The government voucher system, which was responsible for sales totaling around 700,000 units this summer, put a limit price of $45,000 on new qualifying cars which ostensibly excluded luxury vehicles.
The Department of Transportation reports that Cash for Clunker sales of the Ford Focus totaling 22,000 outnumbers all combined sales for Lexus, Mercedes, Acura and BMW.
With that in mind, auto analysts consider the luxury market a fairly solid indicator of whether or not the signs of recovery in the market will continue.
According to AutoData, by this time last year luxury auto sales had plummeted over 25% from August to September. Sales bottomed out in January 2009 and have not yet recovered to the levels reached in early 2008.

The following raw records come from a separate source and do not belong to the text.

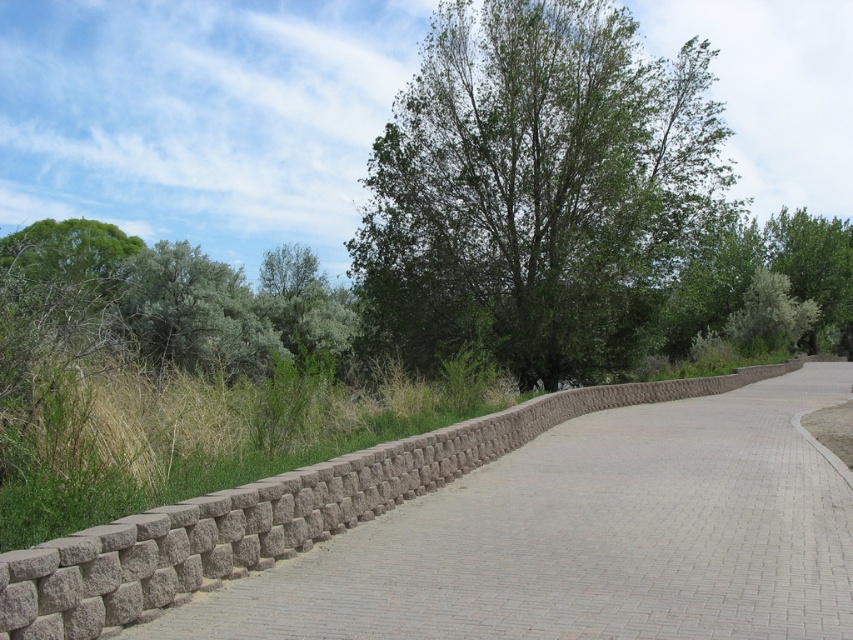 Question: Does green leafy shrub at left have a smaller size compared to green leafy tree at upper right?

Choices:
 (A) no
 (B) yes

Answer: (A)

Question: Estimate the real-world distances between objects in this image. Which object is farther from the green leafy shrub at left?

Choices:
 (A) brown brick pavement at center
 (B) green leafy tree at center

Answer: (A)

Question: Where is green leafy tree at center located in relation to green leafy tree at upper right in the image?

Choices:
 (A) left
 (B) right

Answer: (A)

Question: Can you confirm if brown brick pavement at center is thinner than green leafy tree at center?

Choices:
 (A) no
 (B) yes

Answer: (B)

Question: Which point is farther to the camera?

Choices:
 (A) (485, 512)
 (B) (294, 278)
 (C) (613, 150)
 (D) (817, 227)

Answer: (D)

Question: Which point appears closest to the camera in this image?

Choices:
 (A) (821, 291)
 (B) (100, 291)
 (C) (509, 28)
 (D) (482, 586)

Answer: (D)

TrueCar.com chief analyst Jesse Toprak noted that luxury purchases in general, not just automobiles, follow the larger economic trends and the Dow Jones saw a 3% climb in September. He stated that any increase in luxury car spending may indicate a sign of broader recovery for the entire auto market.
Toprak recently predicted that dealer incentives and attractive lease deals from European automakers such as BMW, Mercedes and Audi combined with a general increase in personal wealth may add up to stronger September sales numbers.
Even with the increase, sales will not come close to what they were this past August, when carmakers reported annualized sales of 14.1 million. The number expected is closer to an annualized rate of 9 million to 10 million. August was the most successful month for automakers for the year and brought the first year-over-year monthly sales increase since 2007.
J.D. Power & Associates executive director of global forecasting, Jeff Schuster, said, “We see bounceback, but it will be at a gradual pace. The factories did get turned back on . . . and continued positive signals are coming out of the economy – that’s key.”